Of course, this doesn’t mean us teachers shouldn’t have plans. And it certainly doesn’t mean our lessons are disorganised, chaotic, without clear goals, or leaves our students without clear progression paths and ourselves in a panic about what to teach next.
So what exactly is student led teaching? And what is it not?
Student led teaching is asking a student to choose their own repertoire from a selection of pieces a teacher offers. It is also teaching a student music they may bring themselves to the lessons, even if this isn’t something you would normally teach.
Student led teaching isn’t expecting a student to choose their own repertoire from the entire extensive repertoire in existence.
Student led teaching is picking up on a student’s enthusiasm for a new scale/arpeggio/transposition that they may have partially figured out by themselves, and helping with it, even if it this is not something you would normally teach at this point.
Student led teaching isn’t expecting a student to randomly choose their own scales and/or technical exercises.
Student led teaching is following through on a student’s creativity and/or distraction through other instrument/media (maybe you have percussion, or other scores lying around within easy reach) as long as this is within your boundaries of what is acceptable in your studio. For example, in my studio, any student is free to rummage through my percussion box, but they are not allowed to pick up my recorders and ukele, as these are my own personal instruments. They are also free to look through any scores they can easily get to, but they have to ask for any that are difficult to reach, to ensure their own safety.
Student led teaching isn’t allowing a student completely free rein over your teaching studio, your instruments, and your equipment.
Here’s an example of a teacher-led section of a lesson:
The teacher asks the student to play through the piece that has been practised all week. It is fairly new, so not terribly proficient, and hands together work is a struggle.
The student plays through hands separately, then tries hands together. It goes very wrong, because of the newness of the piece.
The student gets frustrated and then distracted by percussion toys by the piano, picks a few up and starts mucking about with them.
The teacher gently guides the student’s attention back to the piano, and guides through different techniques for putting hands together.
Student achieves some hands together playing and is able to go home and practise.
Note that none of this is poor teaching practice, and although the description is brief, the teacher is clearly being positive towards the student, not admonishing them for their frustration, simply guiding them back to the task in hand, and helping with whatever techniques they generally use in this situation, which has the end result of the student achieving hands together playing.
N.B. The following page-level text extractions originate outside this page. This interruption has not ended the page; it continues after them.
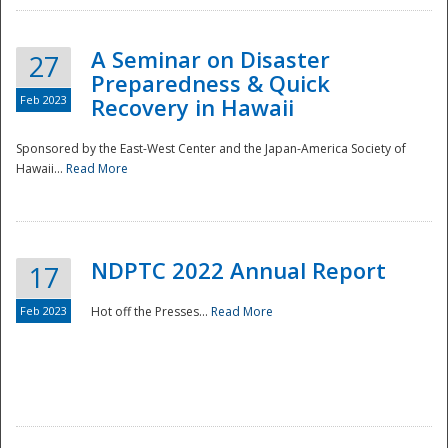
A Seminar on Disaster
27
Preparedness & Quick
Feb 2023
Recovery in Hawaii
Sponsored by the East-West Center and the Japan-America Society of
Hawaii...
Read More
Disaster
NDPTC 2022 Annual Report
17
Feb 2023
Hot off the Presses...
Read More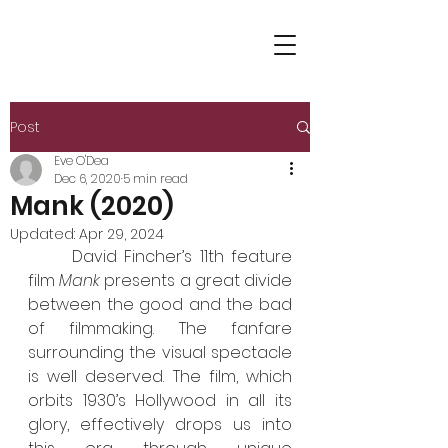
Post
Eve O'Dea
Dec 6, 2020
5 min read
Mank (2020)
Updated:
Apr 29, 2024
	David Fincher’s 11th feature 
film 
Mank
 presents a great divide 
between the good and the bad 
of filmmaking. The fanfare 
surrounding the visual spectacle 
is well deserved. The film, which 
orbits 1930’s Hollywood in all its 
glory, effectively drops us into 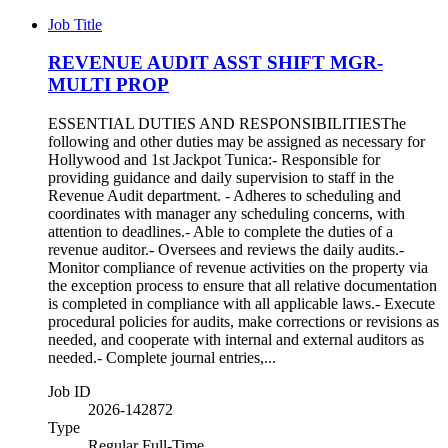
Job Title
REVENUE AUDIT ASST SHIFT MGR-
MULTI PROP
ESSENTIAL DUTIES AND RESPONSIBILITIESThe
following and other duties may be assigned as necessary for
Hollywood and 1st Jackpot Tunica:- Responsible for
providing guidance and daily supervision to staff in the
Revenue Audit department. - Adheres to scheduling and
coordinates with manager any scheduling concerns, with
attention to deadlines.- Able to complete the duties of a
revenue auditor.- Oversees and reviews the daily audits.-
Monitor compliance of revenue activities on the property via
the exception process to ensure that all relative documentation
is completed in compliance with all applicable laws.- Execute
procedural policies for audits, make corrections or revisions as
needed, and cooperate with internal and external auditors as
needed.- Complete journal entries,...
Job ID
2026-142872
Type
Regular Full-Time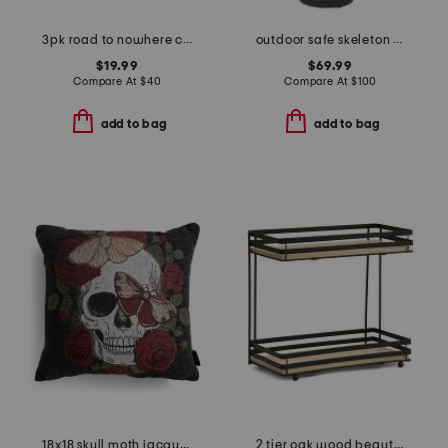
3pk road to nowhere collection scented candle set
outdoor safe skeleton man with bowl
$19.99
$69.99
Compare At
$
40
Compare At
$
100
add to bag
add to bag
18x18 skull moth jacquard pillow
2 tier oak wood beauty organizer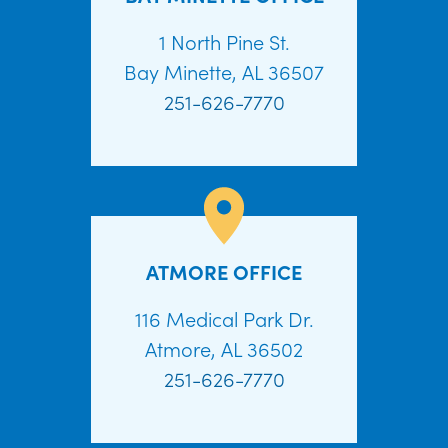
1 North Pine St.
Bay Minette, AL 36507
251-626-7770
ATMORE OFFICE
116 Medical Park Dr.
Atmore, AL 36502
251-626-7770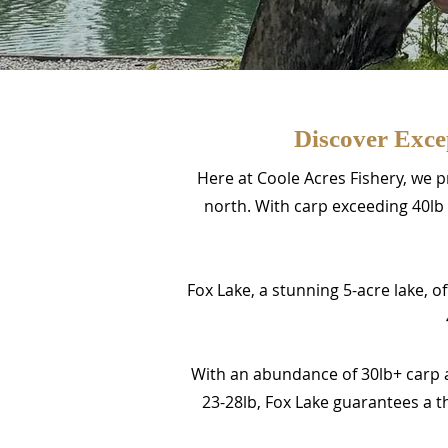
Discover Exce
Here at Coole Acres Fishery, we p
north. With carp exceeding 40lb 
Fox Lake, a stunning 5-acre lake, o
With an abundance of 30lb+ carp 
23-28lb, Fox Lake guarantees a th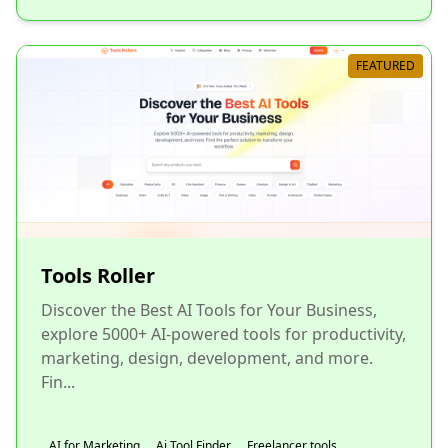
FEATURED
Tools Roller
Discover the Best AI Tools for Your Business,
explore 5000+ AI-powered tools for productivity,
marketing, design, development, and more.
Fin...
AI for Marketing
Ai Tool Finder
Freelancer tools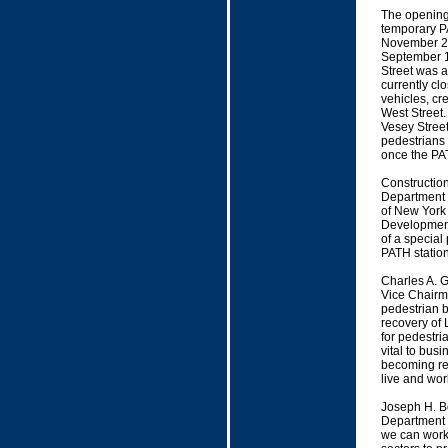
The opening 
temporary PA
November 20
September 11
Street was a
currently clo
vehicles, cr
West Street.
Vesey Stree
pedestrians 
once the PA
Construction
Department o
of New York
Development 
of a special
PATH station
Charles A. 
Vice Chairma
pedestrian b
recovery of 
for pedestria
vital to bus
becoming rea
live and wor
Joseph H. B
Department o
we can work 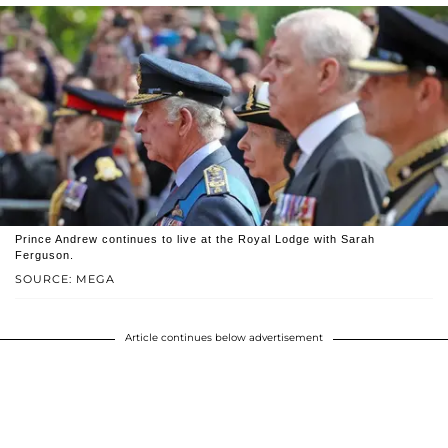
Prince Andrew continues to live at the Royal Lodge with Sarah
Ferguson.
SOURCE: MEGA
Article continues below advertisement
So how could this scenario be different in a more student-led lesson?
It might start off the same, remembering that the teacher still has some degree of structure and planning with the lesson, to give the both student and teacher security and a clear path of progression.
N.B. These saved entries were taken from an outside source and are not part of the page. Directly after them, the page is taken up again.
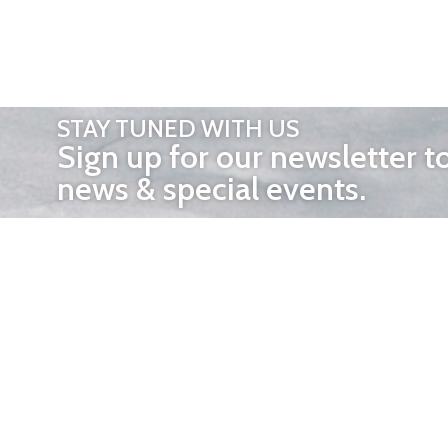
STAY TUNED WITH US
Sign up for our newsletter t
news & special events.
OTHER 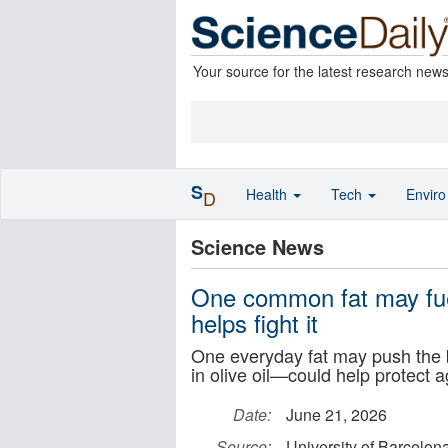
Your source for the latest research new
S
Health
Tech
Envir
D
Science News
One common fat may fuel
helps fight it
One everyday fat may push the
in olive oil—could help protect ag
Date:
June 21, 2026
Source:
University of Barcelon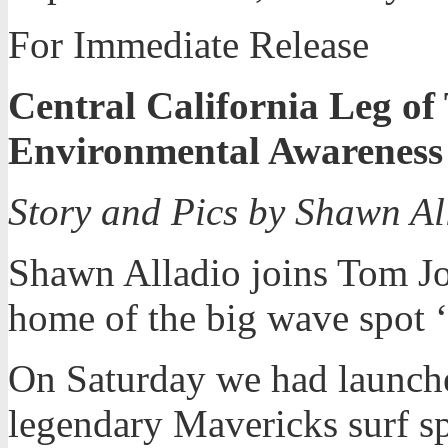
For Immediate Release
Central California Leg of
Environmental Awareness
Story and Pics by Shawn A
Shawn Alladio joins Tom Jon
home of the big wave spot 
On Saturday we had launched
legendary Mavericks surf sp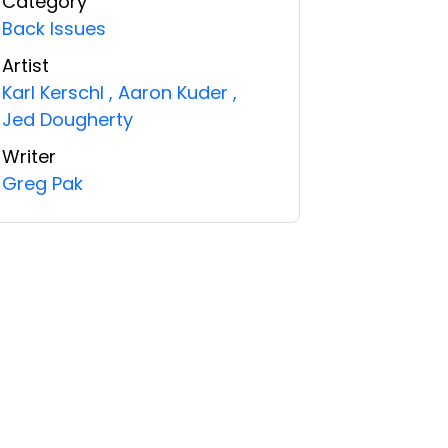
Category
Back Issues
Artist
Karl Kerschl
,
Aaron Kuder
,
Jed Dougherty
Writer
Greg Pak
Therefore, the first part would be the same:
It is at the point where the student moves towards the percussion box, however, that the lesson would shift.
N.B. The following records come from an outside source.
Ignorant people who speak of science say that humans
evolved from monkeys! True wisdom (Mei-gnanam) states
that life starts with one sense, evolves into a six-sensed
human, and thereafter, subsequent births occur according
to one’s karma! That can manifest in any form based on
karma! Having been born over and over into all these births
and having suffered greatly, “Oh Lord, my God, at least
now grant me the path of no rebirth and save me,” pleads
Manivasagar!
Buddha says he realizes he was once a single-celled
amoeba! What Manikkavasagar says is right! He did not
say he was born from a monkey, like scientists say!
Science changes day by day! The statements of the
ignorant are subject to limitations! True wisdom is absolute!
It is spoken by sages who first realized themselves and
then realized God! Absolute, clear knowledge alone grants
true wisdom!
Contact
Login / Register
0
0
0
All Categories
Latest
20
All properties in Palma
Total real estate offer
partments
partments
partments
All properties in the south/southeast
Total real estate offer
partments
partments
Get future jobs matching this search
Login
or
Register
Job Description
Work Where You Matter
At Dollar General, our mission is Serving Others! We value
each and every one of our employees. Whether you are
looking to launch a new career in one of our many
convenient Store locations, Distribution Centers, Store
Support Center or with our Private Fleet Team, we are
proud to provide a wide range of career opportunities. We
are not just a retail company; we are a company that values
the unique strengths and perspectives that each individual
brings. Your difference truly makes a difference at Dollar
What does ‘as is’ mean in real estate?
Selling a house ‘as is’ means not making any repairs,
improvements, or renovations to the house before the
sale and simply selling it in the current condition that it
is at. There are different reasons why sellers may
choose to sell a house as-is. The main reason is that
Understanding why the student has done this is important in helping to guide what to do next.
The student is frustrated and wants to stop what they are currently doing. But crucially, they have not got frustrated with making sounds, otherwise they would have stopped completely, perhaps expressing verbally an “I can’t do this” or “this is too hard”, or the old classic “how long before the lesson finishes?”. The student wants to continue, they just need a new medium, and in a simple non-verbal (probably sub-conscious) move, they have communicated how they wish to do this.
And so, the teacher, rather than guiding the student back to the planned task, joins the student at the percussion box, and asks them which is their favourite percussion sound.
The teacher then picks up some percussion themselves, and together they play with different sounds for a while.
The teacher then asks the student to use their instrument to sound out the rhythm of the right hand of the piece they are learning. Once they have done this, they teacher asks the student to do it again, while the teachers sounds out the rhythm of the left.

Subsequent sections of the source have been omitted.